12月22日、広田外相はディルクセン駐日ドイツ大使(Herbert von Dirksen)に新たな和平四条件を提示したが、それには満州国の正式承認と対日賠償という中国にとって容認し難い条件が含まれていた。
蔣介石が敗戦国のような扱いを受け入れるとは思われないので、相手のメンツを保ちつつ和平交渉を進めるべきだったが、日本は飛躍的に条件をつり上げたのである。
つり上げられた和平条件は12月26日ごろ、中国側に伝わり大きなショックを与えた。ところが蔣介石はそれに速やかに回答しなかったので、日本側は回答期限を1938年1月15日に定めた。期限前日の1月14日、新たな和平条件の詳細を説明してほしいとの中国側の回答が、ディルクセンを通して日本側に伝わった。
だがそれを近衛や広田は、中国側が講和に誠意を持たず遷延に出ているものと判断した。結局、期限内に回答は得られず交渉は打ち切られた。1938年1月16日、近衛は「対手とせず」声明を発し国民政府と断絶して、傀儡政権の中華民国臨時政府に肩入れすることを説くに至る。
しかしなぜ日本政府は「対手とせず」声明という、国民政府の悪意を誇張するナショナリスト的神話を掲げ、交渉条件つり上げや交渉打ち切りといった失敗を犯したのだろうか。
その一つの説明は、この時日本政府は湧き上がる国民の排外的ナショナリズムを既にコントロールできなくなっていたというものである。
ナショナリズムは諸刃の剣である。
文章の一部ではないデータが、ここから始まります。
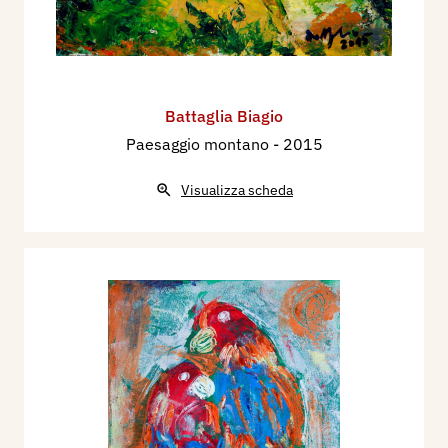
Battaglia Biagio
Paesaggio montano
- 2015
Visualizza scheda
当初、排外的ナショナリズムを煽って好戦的世論を焚きつけたのは近衛だったが、この期になるとそれが跳ね返ってきて、政府の対外政策の自律性が脅かされるに至っていたのである。
■政治的な党派性の根底にある「部族主義的メカニズム」
なぜ、近衛内閣は国民の排外主義的ナショナリズムをコントロールできなくなってしまったのだろうか。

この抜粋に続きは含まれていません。